Send an e-mail in which you answer these questions:

  1. Your name is
  2. What is the story?
  3. Who are all the players in this story?
  4. What kind of social, political, and economic context surrounds the story?
  5. What visual components does the story have (how will you treat it visually)?
  6. Is this a team story or will you do this solo?
  7. What different angles does the story have that might be assigned to team members?

Need help with story ideas? Try this document.

The news budget meeting

Production's beginning

Starting with Week 2, even-numbered weeks at News Central begin with a news budget meeting. Newsrooms throughout North America have daily (or twice daily) news budget meetings. At those meetings, lesser editors "pitch" their top stories.

At a newspaper, a senior editor decides which stories will go on Page 1 and how they will be displayed. At a television station, a news director makes similar decisions. Along with a senior producer, the two decide how the newscast will line up.

Your role in the Budget Meeting

At News Central (this class), each student is considered a lesser editor. At the biweekly news budget meeting, you are expected to come prepared to "pitch" a carefully considered story. You submitted your written pitch the previous Friday. You may be asked to share with the entire News Central team your story idea, the various avenues (angles) that story might take, and how it might be presented in print, on the Web, and in a TV newscast. Your goal is to "sell" others on your idea as a worthy project.

You send your proposal to your instructor by e-mail before noon on the Friday prior to the budget meeting. Your proposal, 2-3 paragraphs in length, will 1) briefly describe the story idea – what the story is; 2) if the story is not an event but is a depth piece or feature, identify the news hook; 3) list some of the elements of the story (what documents you might use, what sources, what images or video etc.); 4) Tell how this might play out differently in print, online, and on TV; 5) make sure you answer the questions posed at the left, under "Pitching a story."
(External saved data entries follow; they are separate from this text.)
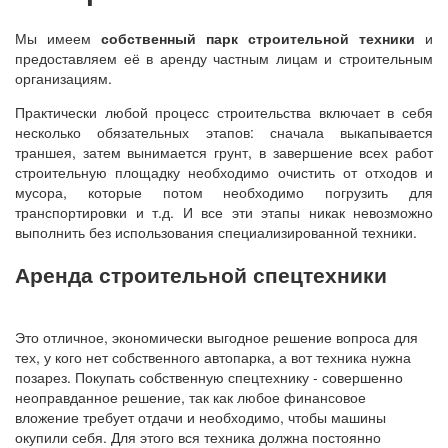
Мы имеем
собственный парк строительной техники
и
предоставляем её в аренду частным лицам и строительным
организациям.
Практически любой процесс строительства включает в себя
несколько обязательных этапов: сначала выкапывается
траншея, затем вынимается грунт, в завершение всех работ
строительную площадку необходимо очистить от отходов и
мусора, которые потом необходимо погрузить для
транспортировки и т.д. И все эти этапы никак невозможно
выполнить без использования специализированной техники.
Аренда строительной спецтехники
Это отличное, экономически выгодное решение вопроса для
тех, у кого нет собственного автопарка, а вот техника нужна
позарез. Покупать собственную спецтехнику - совершенно
неоправданное решение, так как любое финансовое
вложение требует отдачи и необходимо, чтобы машины
окупили себя. Для этого вся техника должна постоянно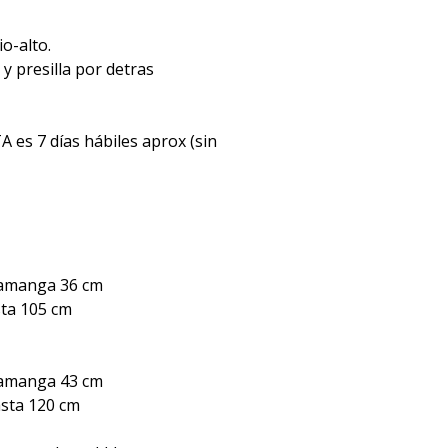
o-alto.
 y presilla por detras
es 7 días hábiles aprox (sin
tamanga 36 cm
sta 105 cm
tamanga 43 cm
asta 120 cm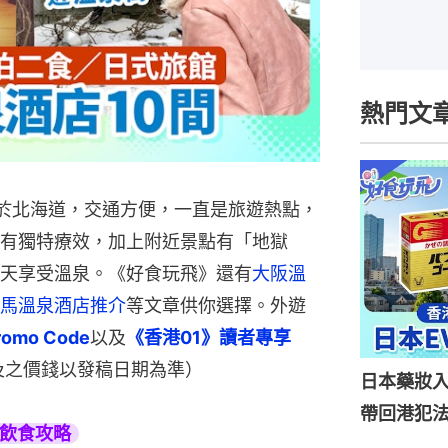
熱門文
於北海道，交通方便，一直是旅遊熱點，
有獨特療效，加上附近景點有「地獄
天享受溫泉。《好食玩飛》還有
大阪溫
馬溫泉酒店推介
等文章供你選擇。外遊
mo Code
以及
《香港01》讀者專享
及之價錢以發稿日期為準）
日本藥妝
帶回港犯法
旅遊飲食攻略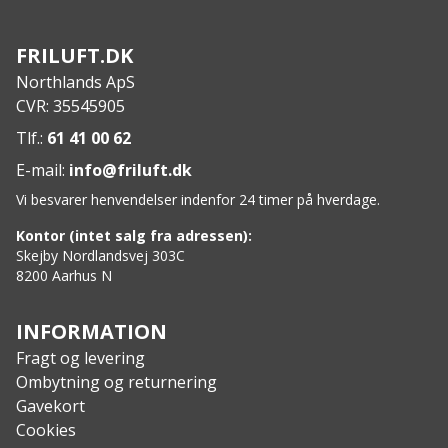
Specs:
Mål: 220 x 90 x 110 cm
FRILUFT.DK
Pakningsstørrelse: 57 x 23 x 5 cm
Northlands ApS
Vægt: 1,2 kg
CVR: 35545905
Tlf.:
61 41 00 62
E-mail:
info@friluft.dk
Vi besvarer henvendelser indenfor 24 timer på hverdage.
Kontor (intet salg fra adressen):
Skejby Nordlandsvej 303C
8200 Aarhus N
INFORMATION
Fragt og levering
Ombytning og returnering
Gavekort
Cookies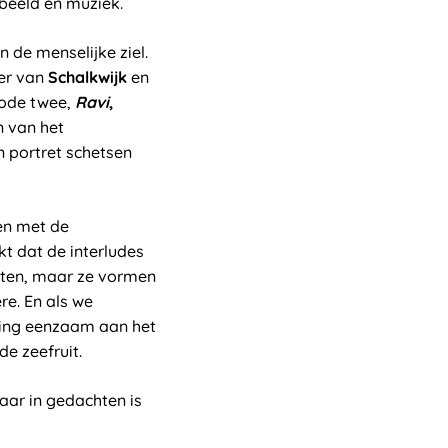
 beeld en muziek.
n de menselijke ziel.
zer van
Schalkwijk
en
sode twee,
Ravi
,
n van het
 portret schetsen
ren met de
t dat de interludes
tten, maar ze vormen
re. En als we
eling eenzaam aan het
e zeefruit.
Maar in gedachten is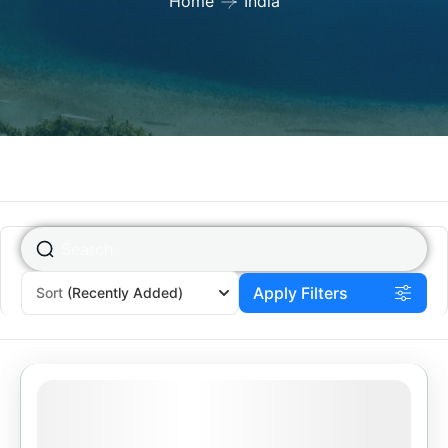
Home
India
Apply Filters
Sort
(Recently Added)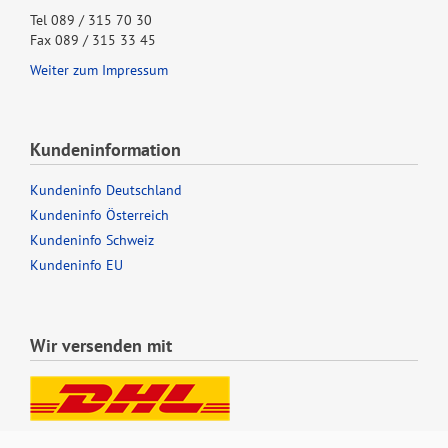
Tel 089 / 315 70 30
Fax 089 / 315 33 45
Weiter zum Impressum
Kundeninformation
Kundeninfo Deutschland
Kundeninfo Österreich
Kundeninfo Schweiz
Kundeninfo EU
Wir versenden mit
Lieferung auch an Packstationen und Postfilialen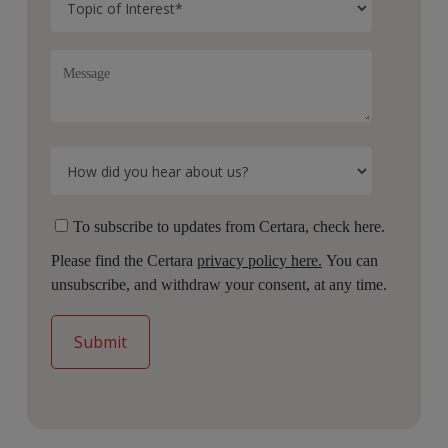
To subscribe to updates from Certara, check here.
Please find the Certara
privacy policy here.
You can
unsubscribe, and withdraw your consent, at any time.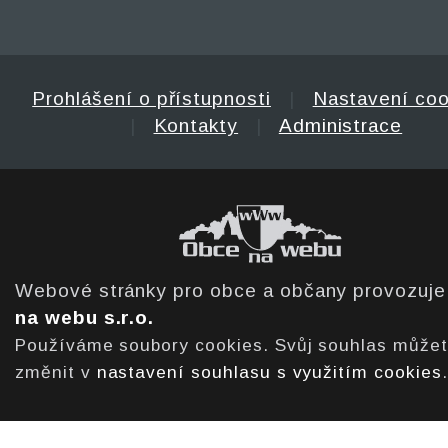
Prohlášení o přístupnosti
|
Nastavení coo
|
Kontakty
|
Administrace
Webové stránky pro obce a občany provozuj
na webu s.r.o.
Používáme soubory cookies. Svůj souhlas může
změnit v
nastavení souhlasu s využitím cookies
.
Part of your reports grade, your leadership grade and especially your participation in this class is based on what you bring to the budget meeting. Do you come prepared? Do you contribute ideas to the news discussion? Do you actively participate in the meeting? Do you select stories that interest other members of the class and inspire them to "sign on" to your team?

At the conclusion of each biweekly news budget meeting, each student will have an assignment. The project leader will fill out a "Story Planning Worksheet" form online the day of the news budget meeting.

Due dates

During the spring semester, 2015, story production will be governed by these dates:

Cycle Story Pitch Date Budget Meeting Date Package Due Date
1) Jan. 16 Jan. 20 Jan. 29
2) Jan. 30 Feb. 3 Feb. 12
3) Feb. 13 Feb. 17 Feb. 26
4) Feb. 27 March 3 March 12
5) March 20 March 24 April 2
6) April 3 April 7 April 16
7) April 17 April 21 April 30

Breaking stories

Note: If something happens over the weekend (or Monday) that makes for an outstanding story, you may pitch that story during the budget meeting - IF you abandon your claim to the story you pitched on Friday.